My passion for playing came initially from John Jackson, a grave digger from Northern Virginia, playing in front of me back in 1967. In my experience, when a tradition is transferred, it’s always personal. Seeing it on TV, even hearing it on record doesn’t quite do it. Being with someone does.
Having a passion for something qualifies you as a fan, playing, and singing especially, require some sort of apprenticeship to the tradition. My field work with older musicians and the scholarship both inform my choices: what and how I play. But it’s always dangerous to mention the scholarship, people figure you can’t play. The expression that some people are fond of using about reading music and music theory may apply here, too: “I know about music theory and reading music, but not enough to hurt my playing.”
On stage, I choose to use some facts, some stories with history to navigate between songs and to set them up. This helps open the music up to audiences who aren’t necessarily ‘blues’ audiences, letting it breathe and come a little more alive. I find truth, as my friend Sam Broussard once observed, to be “the highest form of entertainment.” Left to my own devices, I’d rather guide the audience’s attention with a good historical fact. I’m reading and looking for them all the time.
DM: I’m struck by the power of “Don’t Obey”. What was the inspiration for that song? It is so overtly political, yet it seems to me that much of the blues idiom is so much more, I don’t know, “subtle” in its politics. It is as if the political content is in the vibe, not the lyrics-your thoughts?

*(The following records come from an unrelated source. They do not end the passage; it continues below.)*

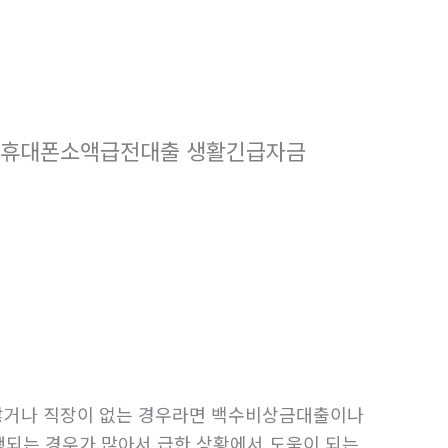
흥군휴대폰소액급전대출 생활긴급자금
 않거나 직장이 없는 경우라면 백수비상금대출이나
행되는 경우가 많아서 급한 상황에서 도움이 되는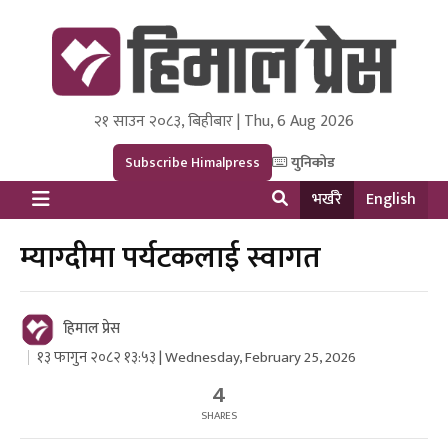
२१ साउन २०८३, बिहीबार | Thu, 6 Aug 2026
Himal Press
Dot NewsyNepal Media and Research Pvt Ltd.
Subscribe Himalpress
युनिकोड
भर्खरै
English
म्याग्दीमा पर्यटकलाई स्वागत
हिमाल प्रेस
१३ फागुन २०८२ १३:५३ | Wednesday, February 25, 2026
4
SHARES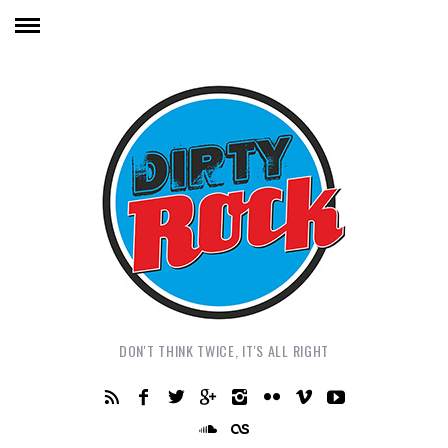
DON'T THINK TWICE, IT'S ALL RIGHT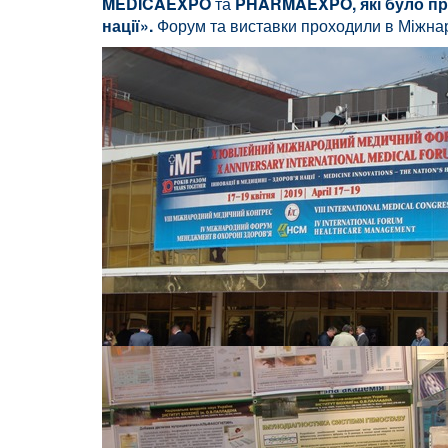
MEDICAEXPO
та
PHARMAEXPO
, які було 
нації».
Форум та виставки проходили в Міжнар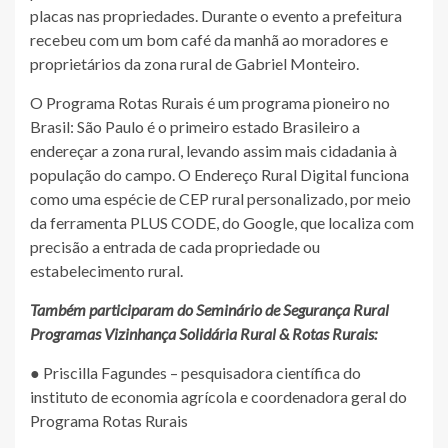
placas nas propriedades. Durante o evento a prefeitura
recebeu com um bom café da manhã ao moradores e
proprietários da zona rural de Gabriel Monteiro.
O Programa Rotas Rurais é um programa pioneiro no
Brasil: São Paulo é o primeiro estado Brasileiro a
endereçar a zona rural, levando assim mais cidadania à
população do campo. O Endereço Rural Digital funciona
como uma espécie de CEP rural personalizado, por meio
da ferramenta PLUS CODE, do Google, que localiza com
precisão a entrada de cada propriedade ou
estabelecimento rural.
Também participaram do Seminário de Segurança Rural
Programas Vizinhança Solidária Rural & Rotas Rurais:
● Priscilla Fagundes – pesquisadora científica do
instituto de economia agrícola e coordenadora geral do
Programa Rotas Rurais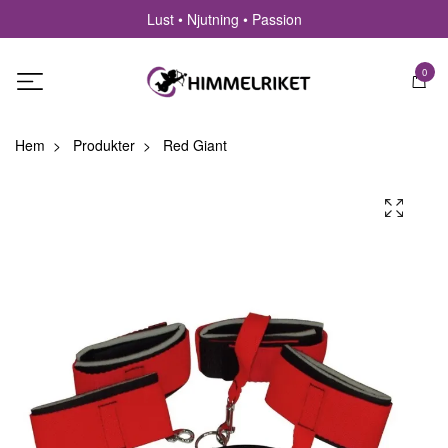
Lust • Njutning • Passion
0
Hem
Produkter
Red Giant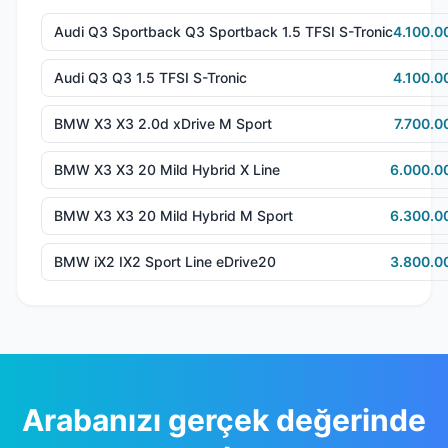
Audi Q3 Sportback Q3 Sportback 1.5 TFSI S-Tronic
4.100.0
Audi Q3 Q3 1.5 TFSI S-Tronic
4.100.0
BMW X3 X3 2.0d xDrive M Sport
7.700.0
BMW X3 X3 20 Mild Hybrid X Line
6.000.0
BMW X3 X3 20 Mild Hybrid M Sport
6.300.0
BMW iX2 IX2 Sport Line eDrive20
3.800.0
Arabanızı gerçek değerinde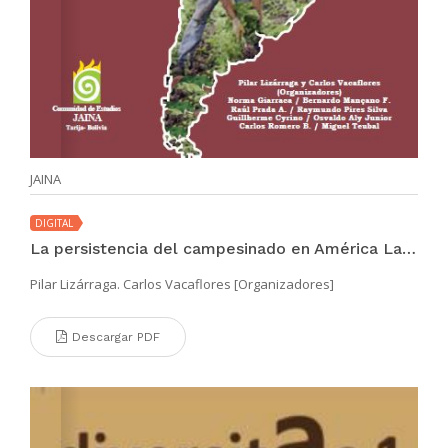
JAINA
DIGITAL
La persistencia del campesinado en América Latina
Pilar Lizárraga. Carlos Vacaflores [Organizadores]
Descargar PDF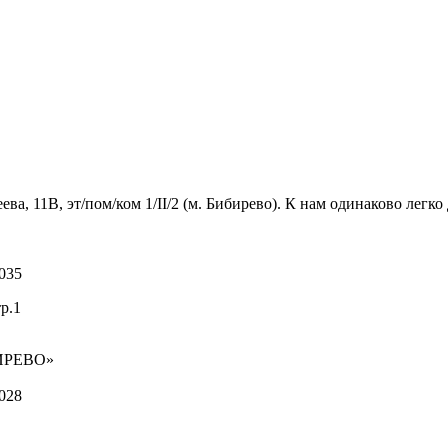
 11В, эт/пом/ком 1/II/2 (м. Бибирево). К нам одинаково легко 
035
р.1
ИРЕВО»
028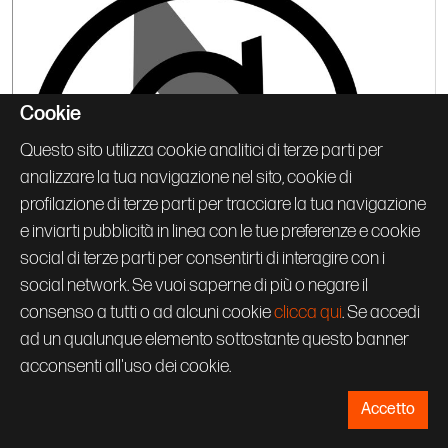
Cookie
Questo sito utilizza cookie analitici di terze parti per
analizzare la tua navigazione nel sito, cookie di
profilazione di terze parti per tracciare la tua navigazione
e inviarti pubblicità in linea con le tue preferenze e cookie
social di terze parti per consentirti di interagire con i
social network. Se vuoi saperne di più o negare il
consenso a tutti o ad alcuni cookie
clicca qui
. Se accedi
ad un qualunque elemento sottostante questo banner
acconsenti all'uso dei cookie.
Accetto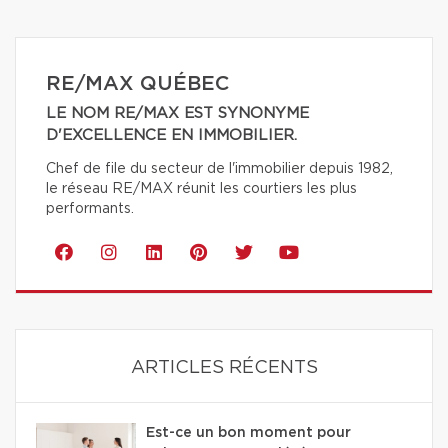
RE/MAX QUÉBEC
LE NOM RE/MAX EST SYNONYME
D'EXCELLENCE EN IMMOBILIER.
Chef de file du secteur de l'immobilier depuis 1982,
le réseau RE/MAX réunit les courtiers les plus
performants.
ARTICLES RÉCENTS
Est-ce un bon moment pour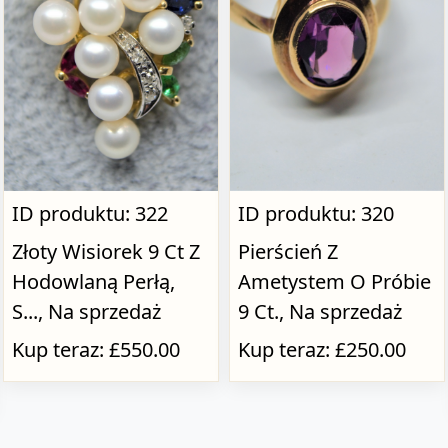
ID produktu: 322
ID produktu: 320
Złoty Wisiorek 9 Ct Z
Pierścień Z
Hodowlaną Perłą,
Ametystem O Próbie
S..., Na sprzedaż
9 Ct., Na sprzedaż
Kup teraz: £550.00
Kup teraz: £250.00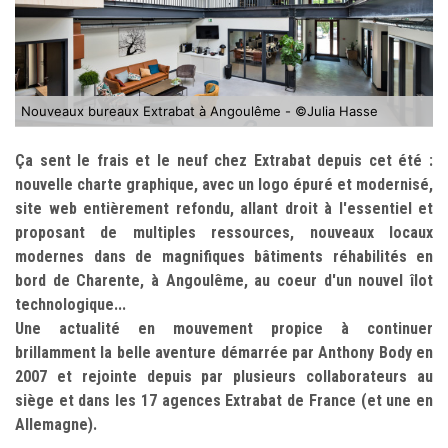
Nouveaux bureaux Extrabat à Angoulême - ©Julia Hasse
Ça sent le frais et le neuf chez Extrabat depuis cet été :
nouvelle charte graphique, avec un logo épuré et modernisé,
site web entièrement refondu, allant droit à l'essentiel et
proposant de multiples ressources, nouveaux locaux
modernes dans de magnifiques bâtiments réhabilités en
bord de Charente, à Angoulême, au coeur d'un nouvel îlot
technologique...
Une actualité en mouvement propice à continuer
brillamment la belle aventure démarrée par Anthony Body en
2007 et rejointe depuis par plusieurs collaborateurs au
siège et dans les 17 agences Extrabat de France (et une en
Allemagne).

Thank you for saying so. I began writing this song last spring, after reading one of Howard Zinn’s books, “Declarations of Independence,” in which he cited a quotation from British scientist and novelist/essayist C. P. Snow. Snow wrote:
“When you think of the long and gloomy history of man, you will find more hideous crimes have been committed in the name of obedience than have ever been committed in the name of rebellion.”
You know how sometimes the right way of phrasing something will stop you right in your tracks, cause you to close a book suddenly and think? Then reread it a couple times?
This little observation did it for me. It summed up more than three and a half decades of my life. And I wondered how to get the felt sense of the this message to more people. I’m a musician. The only weapons I care to use are the words I write, the music I make. “Don’t Obey” came out of that moment.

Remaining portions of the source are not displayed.